Take Me Out is truly one of the shallowest of shows, boosting a format in which contestants are rated based on their looks. It’s a pretty horrible way of basing attraction but it’s a show that is, for millions of people, an essential part of their Saturday night viewing itinerary.
Late nineties Davina McCall vehicle Streetmate was similarly trashy and equally addictive. The show had McCall running through the streets roping in bystanders who then had to find a date based on attraction. The cringe factor was often increased during the regularly awkward rejections. It is possibly that cringe factor that makes these types of shows so addictive.
A prime example of the cringe factor is in Channel 4 hit series First Dates. The show is essentially what it says on the tin, a first date which has been set up on the shows website. It is often cringe tv at its finest with disastrous dates played out in all their glory.

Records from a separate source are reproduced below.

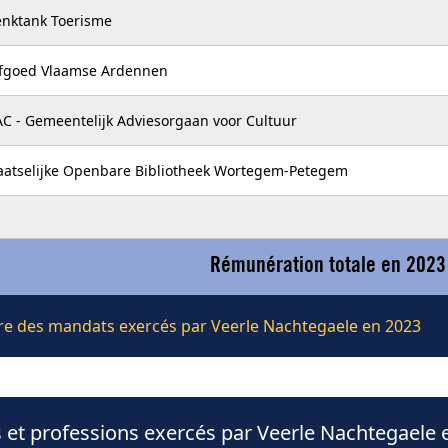
nktank Toerisme
fgoed Vlaamse Ardennen
C - Gemeentelijk Adviesorgaan voor Cultuur
aatselijke Openbare Bibliotheek Wortegem-Petegem
Rémunération totale en 2023
ière des mandats exercés par Veerle Nachtegaele en 2023
 et professions exercés par Veerle Nachtegaele 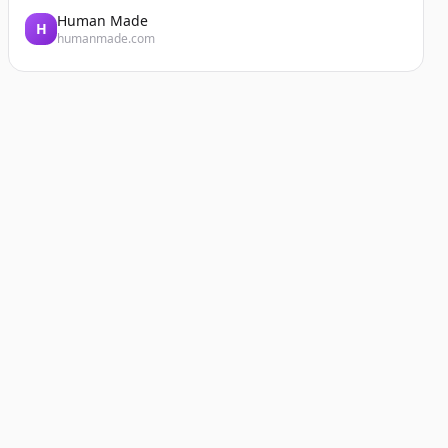
Human Made
H
humanmade.com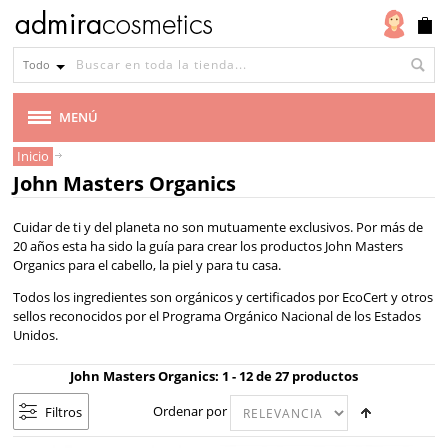
Tipo
de
Todo
piel
Todo
MENÚ
tipo
Inicio
MARCAS
de
John Masters Organics
piel
VEGANA
Cuidar de ti y del planeta no son mutuamente exclusivos. Por más de
Piel
20 años esta ha sido la guía para crear los productos John Masters
normal
CABELLO
Organics para el cabello, la piel y para tu casa.
mixta
Todos los ingredientes son orgánicos y certificados por EcoCert y otros
MAQUILLAJE
sellos reconocidos por el Programa Orgánico Nacional de los Estados
Piel
Unidos.
madura
ROSTRO
John Masters Organics: 1 - 12 de 27 productos
Tipo
de
Ordenar por
CUERPO
Filtros
cabello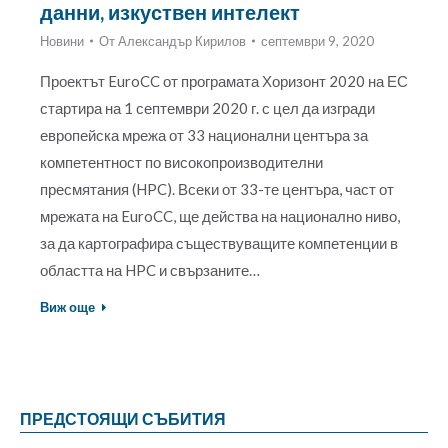
данни, изкуствен интелект
Новини
От
Александър Кирилов
септември 9, 2020
Проектът EuroCC от програмата Хоризонт 2020 на ЕС
стартира на 1 септември 2020 г. с цел да изгради
европейска мрежа от 33 национални центъра за
компетентност по високопроизводителни
пресмятания (HPC). Всеки от 33-те центъра, част от
мрежата на EuroCC, ще действа на национално ниво,
за да картографира съществуващите компетенции в
областта на HPC и свързаните…
Виж още
ПРЕДСТОЯЩИ СЪБИТИЯ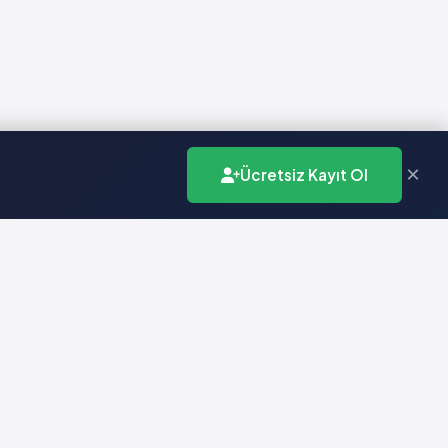
×
Ücretsiz Kayıt Ol
İletişim
info@vademecumonline.com.tr
0 (212) 231 99 90
Biruni Üniversitesi
Teknopark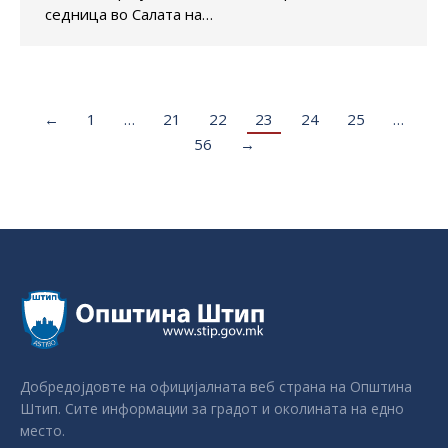
седница во Салата на…
←
1
…
21
22
23
24
25
…
56
→
Добредојдовте на официјалната веб страна на Општина
Штип. Сите информации за градот и околината на едно
место.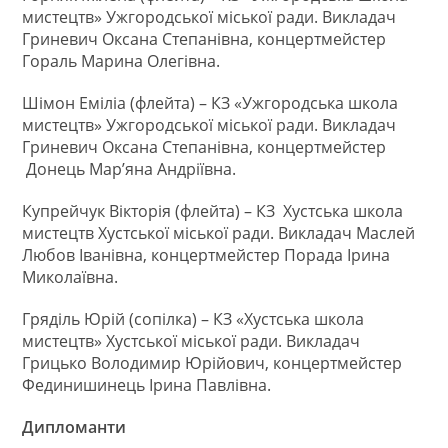
мистецтв» Ужгородської міської ради. Викладач
Гриневич Оксана Степанівна, концертмейстер
Гораль Марина Олегівна.
Шімон Еміліа (флейта) – КЗ «Ужгородська школа
мистецтв» Ужгородської міської ради. Викладач
Гриневич Оксана Степанівна, концертмейстер
Донець Мар’яна Андріївна.
Купрейчук Вікторія (флейта) – КЗ Хустська школа
мистецтв Хустської міської ради. Викладач Маслей
Любов Іванівна, концертмейстер Порада Ірина
Миколаївна.
Гряділь Юрій (сопілка) – КЗ «Хустська школа
мистецтв» Хустської міської ради. Викладач
Грицько Володимир Юрійович, концертмейстер
Фединишинець Ірина Павлівна.
Дипломанти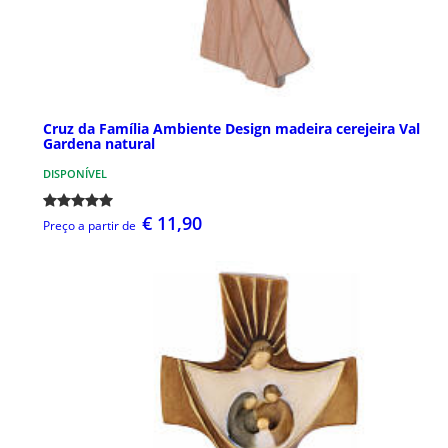
Cruz da Família Ambiente Design madeira cerejeira Val
Gardena natural
DISPONÍVEL
€ 11,90
Preço a partir de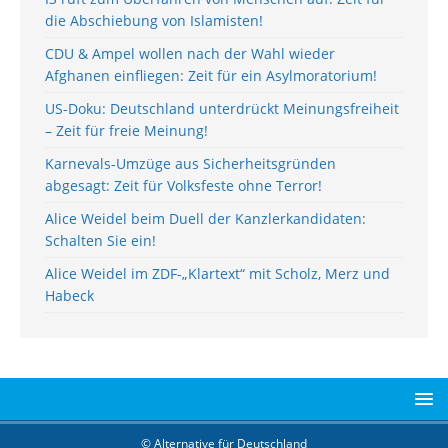
die Abschiebung von Islamisten!
CDU & Ampel wollen nach der Wahl wieder
Afghanen einfliegen: Zeit für ein Asylmoratorium!
US-Doku: Deutschland unterdrückt Meinungsfreiheit
– Zeit für freie Meinung!
Karnevals-Umzüge aus Sicherheitsgründen
abgesagt: Zeit für Volksfeste ohne Terror!
Alice Weidel beim Duell der Kanzlerkandidaten:
Schalten Sie ein!
Alice Weidel im ZDF-„Klartext“ mit Scholz, Merz und
Habeck
© Alternative für Deutschland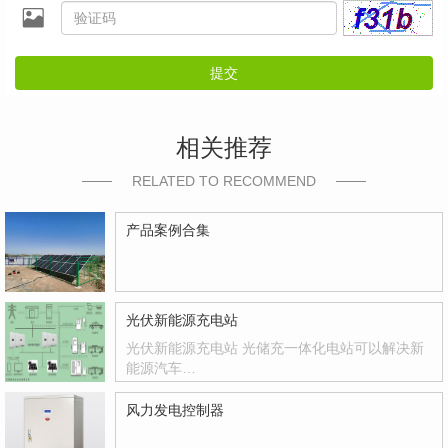
提交
相关推荐
RELATED TO RECOMMEND
产品案例合集
光伏新能源充电站
光伏新能源充电站 光储充一体化电站可以解决新
能源汽车…
风力发电控制器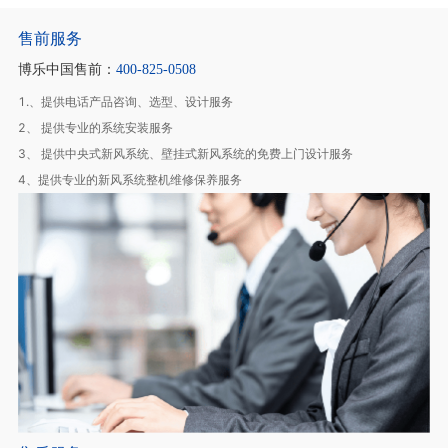
售前服务
博乐中国售前：
400-825-0508
1.、提供电话产品咨询、选型、设计服务
2、 提供专业的系统安装服务
3、 提供中央式新风系统、壁挂式新风系统的免费上门设计服务
4、提供专业的新风系统整机维修保养服务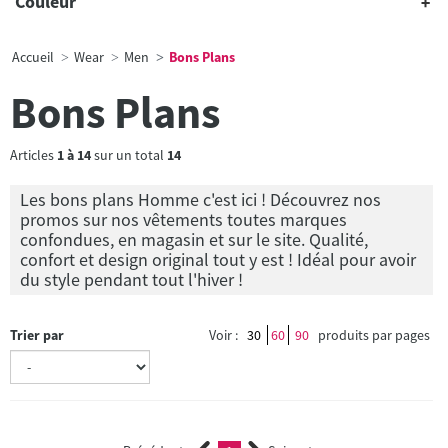
Couleur
Accueil
Wear
Men
Bons Plans
Bons Plans
Articles
1
à
14
sur un total
14
Les bons plans Homme c'est ici ! Découvrez nos
promos sur nos vêtements toutes marques
confondues, en magasin et sur le site. Qualité,
confort et design original tout y est ! Idéal pour avoir
du style pendant tout l'hiver !
Trier par
Voir :
30
60
90
produits par pages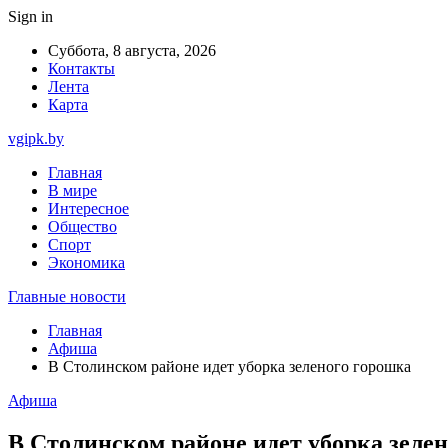
Sign in
Суббота, 8 августа, 2026
Контакты
Лента
Карта
vgipk.by
Главная
В мире
Интересное
Общество
Спорт
Экономика
Главные новости
Главная
Афиша
В Столинском районе идет уборка зеленого горошка
Афиша
В Столинском районе идет уборка зеле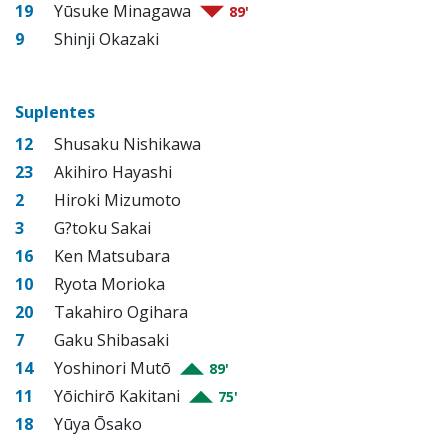
19
Yūsuke Minagawa
89'
9
Shinji Okazaki
Suplentes
12
Shusaku Nishikawa
23
Akihiro Hayashi
2
Hiroki Mizumoto
3
G?toku Sakai
16
Ken Matsubara
10
Ryota Morioka
20
Takahiro Ogihara
7
Gaku Shibasaki
14
Yoshinori Mutō
89'
11
Yōichirō Kakitani
75'
18
Yūya Ōsako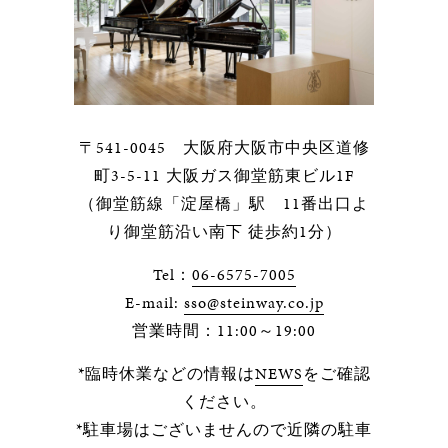
〒541-0045 大阪府大阪市中央区道修
町3-5-11 大阪ガス御堂筋東ビル1F
（御堂筋線「淀屋橋」駅 11番出口よ
り御堂筋沿い南下 徒歩約1分）
Tel：
06-6575-7005
E-mail:
sso@steinway.co.jp
営業時間：11:00～19:00
*臨時休業などの情報は
NEWS
をご確認
ください。
*駐車場はございませんので近隣の駐車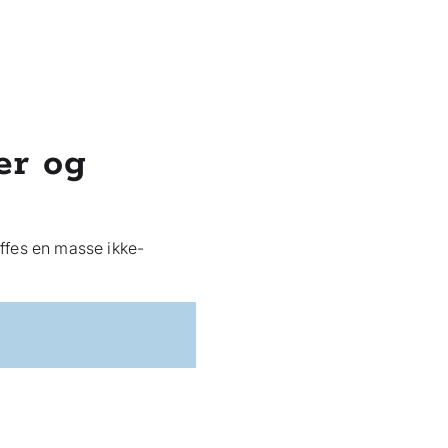
er og
ffes en masse ikke-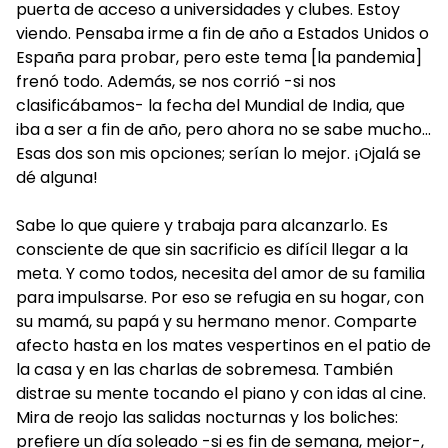
puerta de acceso a universidades y clubes. Estoy
viendo. Pensaba irme a fin de año a Estados Unidos o
España para probar, pero este tema [la pandemia]
frenó todo. Además, se nos corrió -si nos
clasificábamos- la fecha del Mundial de India, que
iba a ser a fin de año, pero ahora no se sabe mucho...
Esas dos son mis opciones; serían lo mejor. ¡Ojalá se
dé alguna!
Sabe lo que quiere y trabaja para alcanzarlo. Es
consciente de que sin sacrificio es difícil llegar a la
meta. Y como todos, necesita del amor de su familia
para impulsarse. Por eso se refugia en su hogar, con
su mamá, su papá y su hermano menor. Comparte
afecto hasta en los mates vespertinos en el patio de
la casa y en las charlas de sobremesa. También
distrae su mente tocando el piano y con idas al cine.
Mira de reojo las salidas nocturnas y los boliches:
prefiere un día soleado -si es fin de semana, mejor-,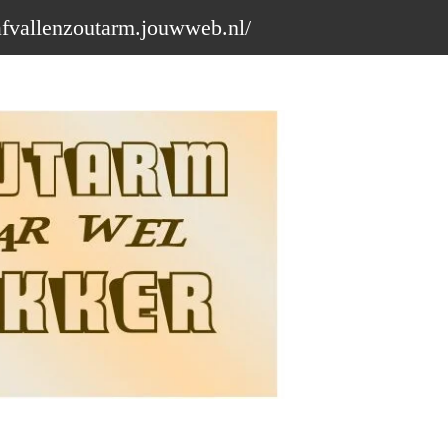
afvallenzoutarm.jouwweb.nl/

Sometimes we get a glimpse at true love developing but that’s not why we tune in, not if we’re being completely honest. We watch for the cringe factor.
If this cringe factor is truly the main ingredient that feeds our addiction towards dating shows then surely there is no finer example than ITVs Dinner Date. The format is simple. The contestant picks three prospective dates from five different menus. They then have a dinner at each of the three menu owner’s houses before picking one for a proper restaurant date. Essentially it’s a cross between First Dates and Come Dine with Me, which only goes to ramp up the cringe.
So it seems that the more a show makes us cringe, the more we keep on watching. First Dates is a prime example of how potentially uncomfortable a first date can be, which most of us can relate to in the dating world. So no matter how trashy the format or how irritating the host may be, it seems we just can’t get enough.